--- WHAT NEEDS TO BE DONE ---
The reply must repeat each entry exactly and contain no pictures.

------------------------------------------------

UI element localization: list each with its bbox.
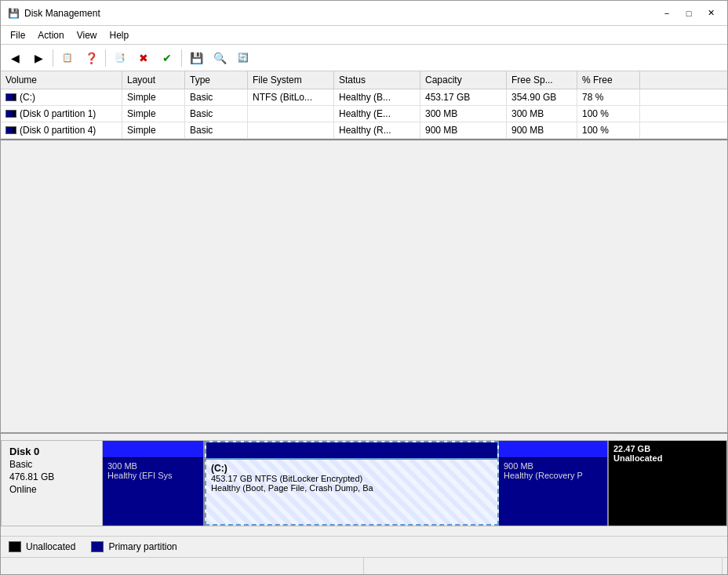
help-button[interactable]: ❓: [80, 48, 102, 68]
col-header-pctfree[interactable]: % Free: [577, 71, 640, 89]
status-pane-2: [364, 558, 723, 574]
part-c-status: Healthy (Boot, Page File, Crash Dump, Ba: [211, 483, 493, 493]
col-header-type[interactable]: Type: [185, 71, 248, 89]
cell-freesp-1: 300 MB: [507, 106, 577, 122]
disk-row: Disk 0 Basic 476.81 GB Online 300 MB Hea…: [1, 440, 727, 526]
cell-type-0: Basic: [185, 89, 248, 105]
table-row[interactable]: (Disk 0 partition 1) Simple Basic Health…: [1, 106, 727, 122]
minimize-button[interactable]: −: [657, 5, 677, 22]
partition-unallocated[interactable]: 22.47 GB Unallocated: [609, 441, 726, 526]
menu-bar: File Action View Help: [1, 26, 727, 45]
main-content: Volume Layout Type File System Status Ca…: [1, 71, 727, 574]
volume-icon-2: [5, 126, 16, 134]
col-header-layout[interactable]: Layout: [122, 71, 185, 89]
app-icon: 💾: [7, 7, 20, 20]
col-header-capacity[interactable]: Capacity: [420, 71, 507, 89]
menu-view[interactable]: View: [71, 28, 104, 42]
window-title: Disk Management: [24, 8, 657, 19]
window-controls: − □ ✕: [657, 5, 721, 22]
table-row[interactable]: (Disk 0 partition 4) Simple Basic Health…: [1, 122, 727, 139]
table-header: Volume Layout Type File System Status Ca…: [1, 71, 727, 89]
cell-capacity-0: 453.17 GB: [420, 89, 507, 105]
cell-layout-0: Simple: [122, 89, 185, 105]
menu-action[interactable]: Action: [31, 28, 70, 42]
properties-button[interactable]: 📋: [56, 48, 78, 68]
part-unalloc-size: 22.47 GB: [613, 444, 722, 453]
cell-type-2: Basic: [185, 122, 248, 138]
launch-button[interactable]: 📑: [109, 48, 131, 68]
cell-pctfree-1: 100 %: [577, 106, 640, 122]
cell-layout-1: Simple: [122, 106, 185, 122]
disk-map-area: Disk 0 Basic 476.81 GB Online 300 MB Hea…: [1, 434, 727, 536]
part-unalloc-label: Unallocated: [613, 453, 722, 463]
menu-file[interactable]: File: [4, 28, 31, 42]
cell-layout-2: Simple: [122, 122, 185, 138]
cell-status-0: Healthy (B...: [334, 89, 420, 105]
cell-pctfree-2: 100 %: [577, 122, 640, 138]
refresh-button[interactable]: 🔄: [232, 48, 254, 68]
legend-area: Unallocated Primary partition: [1, 536, 727, 557]
table-row[interactable]: (C:) Simple Basic NTFS (BitLo... Healthy…: [1, 89, 727, 106]
disk-size: 476.81 GB: [9, 471, 94, 482]
save-button[interactable]: 💾: [185, 48, 207, 68]
status-pane-1: [5, 558, 364, 574]
menu-help[interactable]: Help: [104, 28, 136, 42]
partition-recovery[interactable]: 900 MB Healthy (Recovery P: [499, 441, 609, 526]
legend-primary: Primary partition: [91, 541, 177, 552]
toolbar-sep-3: [181, 49, 182, 67]
legend-primary-box: [91, 541, 104, 552]
cell-extra-0: [640, 89, 727, 105]
check-button[interactable]: ✔: [156, 48, 178, 68]
disk-status: Online: [9, 484, 94, 495]
close-button[interactable]: ✕: [701, 5, 721, 22]
main-window: 💾 Disk Management − □ ✕ File Action View…: [0, 0, 728, 575]
volume-icon-1: [5, 110, 16, 118]
col-header-freesp[interactable]: Free Sp...: [507, 71, 577, 89]
toolbar: ◀ ▶ 📋 ❓ 📑 ✖ ✔ 💾 🔍 🔄: [1, 45, 727, 71]
cell-pctfree-0: 78 %: [577, 89, 640, 105]
cell-freesp-2: 900 MB: [507, 122, 577, 138]
title-bar: 💾 Disk Management − □ ✕: [1, 1, 727, 26]
partition-c[interactable]: (C:) 453.17 GB NTFS (BitLocker Encrypted…: [205, 441, 499, 526]
middle-spacer: [1, 140, 727, 434]
partition-efi[interactable]: 300 MB Healthy (EFI Sys: [103, 441, 205, 526]
cell-status-1: Healthy (E...: [334, 106, 420, 122]
volume-icon-0: [5, 93, 16, 101]
cell-status-2: Healthy (R...: [334, 122, 420, 138]
legend-primary-label: Primary partition: [108, 541, 177, 552]
cell-fs-1: [248, 106, 334, 122]
status-bar: [1, 557, 727, 574]
search-button[interactable]: 🔍: [209, 48, 231, 68]
part-efi-status: Healthy (EFI Sys: [107, 471, 198, 480]
cell-fs-2: [248, 122, 334, 138]
cell-volume-1: (Disk 0 partition 1): [1, 106, 122, 122]
table-body: (C:) Simple Basic NTFS (BitLo... Healthy…: [1, 89, 727, 139]
col-header-volume[interactable]: Volume: [1, 71, 122, 89]
part-recovery-status: Healthy (Recovery P: [504, 471, 602, 480]
legend-unallocated: Unallocated: [9, 541, 75, 552]
volume-table: Volume Layout Type File System Status Ca…: [1, 71, 727, 140]
legend-unalloc-box: [9, 541, 21, 552]
legend-unalloc-label: Unallocated: [26, 541, 75, 552]
part-c-detail: 453.17 GB NTFS (BitLocker Encrypted): [211, 474, 493, 483]
cell-extra-1: [640, 106, 727, 122]
part-efi-size: 300 MB: [107, 461, 198, 471]
back-button[interactable]: ◀: [4, 48, 26, 68]
disk-name: Disk 0: [9, 446, 94, 457]
disk-partitions: 300 MB Healthy (EFI Sys (C:) 453.17 GB N…: [103, 440, 727, 526]
maximize-button[interactable]: □: [679, 5, 699, 22]
disk-info: Disk 0 Basic 476.81 GB Online: [1, 440, 103, 526]
cell-fs-0: NTFS (BitLo...: [248, 89, 334, 105]
col-header-fs[interactable]: File System: [248, 71, 334, 89]
part-recovery-size: 900 MB: [504, 461, 602, 471]
cell-volume-2: (Disk 0 partition 4): [1, 122, 122, 138]
delete-button[interactable]: ✖: [133, 48, 155, 68]
disk-type: Basic: [9, 459, 94, 470]
cell-freesp-0: 354.90 GB: [507, 89, 577, 105]
col-header-status[interactable]: Status: [334, 71, 420, 89]
cell-extra-2: [640, 122, 727, 138]
cell-type-1: Basic: [185, 106, 248, 122]
cell-capacity-1: 300 MB: [420, 106, 507, 122]
cell-capacity-2: 900 MB: [420, 122, 507, 138]
forward-button[interactable]: ▶: [27, 48, 49, 68]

------------------------------------------------

--- RESPONSE FOR THIS EXERCISE ---
UI element localization: list each with its bbox.
help-button[interactable]: ❓: [80, 48, 102, 68]
col-header-pctfree[interactable]: % Free: [577, 71, 640, 89]
status-pane-2: [364, 558, 723, 574]
part-c-status: Healthy (Boot, Page File, Crash Dump, Ba: [211, 483, 493, 493]
col-header-type[interactable]: Type: [185, 71, 248, 89]
cell-freesp-1: 300 MB: [507, 106, 577, 122]
disk-row: Disk 0 Basic 476.81 GB Online 300 MB Hea…: [1, 440, 727, 526]
cell-type-0: Basic: [185, 89, 248, 105]
table-row[interactable]: (Disk 0 partition 1) Simple Basic Health…: [1, 106, 727, 122]
minimize-button[interactable]: −: [657, 5, 677, 22]
partition-unallocated[interactable]: 22.47 GB Unallocated: [609, 441, 726, 526]
menu-bar: File Action View Help: [1, 26, 727, 45]
main-content: Volume Layout Type File System Status Ca…: [1, 71, 727, 574]
volume-icon-2: [5, 126, 16, 134]
col-header-layout[interactable]: Layout: [122, 71, 185, 89]
app-icon: 💾: [7, 7, 20, 20]
col-header-capacity[interactable]: Capacity: [420, 71, 507, 89]
menu-view[interactable]: View: [71, 28, 104, 42]
window-title: Disk Management: [24, 8, 657, 19]
window-controls: − □ ✕: [657, 5, 721, 22]
table-row[interactable]: (Disk 0 partition 4) Simple Basic Health…: [1, 122, 727, 139]
table-header: Volume Layout Type File System Status Ca…: [1, 71, 727, 89]
cell-capacity-0: 453.17 GB: [420, 89, 507, 105]
cell-layout-0: Simple: [122, 89, 185, 105]
menu-action[interactable]: Action: [31, 28, 70, 42]
properties-button[interactable]: 📋: [56, 48, 78, 68]
part-unalloc-size: 22.47 GB: [613, 444, 722, 453]
cell-type-2: Basic: [185, 122, 248, 138]
launch-button[interactable]: 📑: [109, 48, 131, 68]
cell-pctfree-1: 100 %: [577, 106, 640, 122]
cell-layout-1: Simple: [122, 106, 185, 122]
disk-map-area: Disk 0 Basic 476.81 GB Online 300 MB Hea…: [1, 434, 727, 536]
part-unalloc-label: Unallocated: [613, 453, 722, 463]
menu-file[interactable]: File: [4, 28, 31, 42]
cell-layout-2: Simple: [122, 122, 185, 138]
cell-status-0: Healthy (B...: [334, 89, 420, 105]
cell-pctfree-2: 100 %: [577, 122, 640, 138]
refresh-button[interactable]: 🔄: [232, 48, 254, 68]
legend-area: Unallocated Primary partition: [1, 536, 727, 557]
table-row[interactable]: (C:) Simple Basic NTFS (BitLo... Healthy…: [1, 89, 727, 106]
disk-size: 476.81 GB: [9, 471, 94, 482]
save-button[interactable]: 💾: [185, 48, 207, 68]
status-pane-1: [5, 558, 364, 574]
menu-help[interactable]: Help: [104, 28, 136, 42]
partition-recovery[interactable]: 900 MB Healthy (Recovery P: [499, 441, 609, 526]
legend-primary: Primary partition: [91, 541, 177, 552]
toolbar-sep-3: [181, 49, 182, 67]
legend-primary-box: [91, 541, 104, 552]
cell-extra-0: [640, 89, 727, 105]
check-button[interactable]: ✔: [156, 48, 178, 68]
disk-status: Online: [9, 484, 94, 495]
close-button[interactable]: ✕: [701, 5, 721, 22]
main-window: 💾 Disk Management − □ ✕ File Action View…: [0, 0, 728, 575]
volume-icon-1: [5, 110, 16, 118]
col-header-freesp[interactable]: Free Sp...: [507, 71, 577, 89]
toolbar: ◀ ▶ 📋 ❓ 📑 ✖ ✔ 💾 🔍 🔄: [1, 45, 727, 71]
cell-pctfree-0: 78 %: [577, 89, 640, 105]
cell-freesp-2: 900 MB: [507, 122, 577, 138]
title-bar: 💾 Disk Management − □ ✕: [1, 1, 727, 26]
partition-c[interactable]: (C:) 453.17 GB NTFS (BitLocker Encrypted…: [205, 441, 499, 526]
middle-spacer: [1, 140, 727, 434]
partition-efi[interactable]: 300 MB Healthy (EFI Sys: [103, 441, 205, 526]
cell-status-1: Healthy (E...: [334, 106, 420, 122]
volume-icon-0: [5, 93, 16, 101]
cell-status-2: Healthy (R...: [334, 122, 420, 138]
legend-primary-label: Primary partition: [108, 541, 177, 552]
cell-fs-1: [248, 106, 334, 122]
status-bar: [1, 557, 727, 574]
search-button[interactable]: 🔍: [209, 48, 231, 68]
part-efi-status: Healthy (EFI Sys: [107, 471, 198, 480]
cell-fs-2: [248, 122, 334, 138]
cell-volume-1: (Disk 0 partition 1): [1, 106, 122, 122]
table-body: (C:) Simple Basic NTFS (BitLo... Healthy…: [1, 89, 727, 139]
col-header-volume[interactable]: Volume: [1, 71, 122, 89]
part-recovery-status: Healthy (Recovery P: [504, 471, 602, 480]
legend-unallocated: Unallocated: [9, 541, 75, 552]
volume-table: Volume Layout Type File System Status Ca…: [1, 71, 727, 140]
legend-unalloc-box: [9, 541, 21, 552]
legend-unalloc-label: Unallocated: [26, 541, 75, 552]
part-c-detail: 453.17 GB NTFS (BitLocker Encrypted): [211, 474, 493, 483]
cell-extra-1: [640, 106, 727, 122]
part-efi-size: 300 MB: [107, 461, 198, 471]
back-button[interactable]: ◀: [4, 48, 26, 68]
disk-name: Disk 0: [9, 446, 94, 457]
disk-partitions: 300 MB Healthy (EFI Sys (C:) 453.17 GB N…: [103, 440, 727, 526]
maximize-button[interactable]: □: [679, 5, 699, 22]
disk-info: Disk 0 Basic 476.81 GB Online: [1, 440, 103, 526]
cell-fs-0: NTFS (BitLo...: [248, 89, 334, 105]
col-header-fs[interactable]: File System: [248, 71, 334, 89]
part-recovery-size: 900 MB: [504, 461, 602, 471]
cell-volume-2: (Disk 0 partition 4): [1, 122, 122, 138]
delete-button[interactable]: ✖: [133, 48, 155, 68]
disk-type: Basic: [9, 459, 94, 470]
cell-freesp-0: 354.90 GB: [507, 89, 577, 105]
col-header-status[interactable]: Status: [334, 71, 420, 89]
cell-extra-2: [640, 122, 727, 138]
cell-type-1: Basic: [185, 106, 248, 122]
cell-capacity-1: 300 MB: [420, 106, 507, 122]
cell-capacity-2: 900 MB: [420, 122, 507, 138]
forward-button[interactable]: ▶: [27, 48, 49, 68]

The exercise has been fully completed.